__Exercise brief__
Each line below must be reproduced exactly as it stands. Pictures stay out of the copy.

Start of Given data

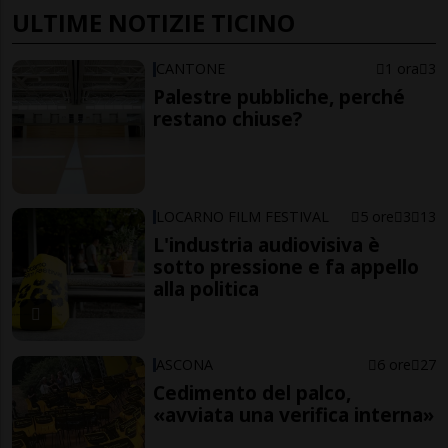
ULTIME NOTIZIE TICINO
CANTONE
1 ora
3
Palestre pubbliche, perché
restano chiuse?
LOCARNO FILM FESTIVAL
5 ore
3
13
L'industria audiovisiva è
sotto pressione e fa appello
alla politica
ASCONA
6 ore
27
Cedimento del palco,
«avviata una verifica interna»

End of Given data

__Answer to the exercise__
ULTIME NOTIZIE TICINO
CANTONE
1 ora
3
Palestre pubbliche, perché
restano chiuse?
LOCARNO FILM FESTIVAL
5 ore
3
13
L'industria audiovisiva è
sotto pressione e fa appello
alla politica
ASCONA
6 ore
27
Cedimento del palco,
«avviata una verifica interna»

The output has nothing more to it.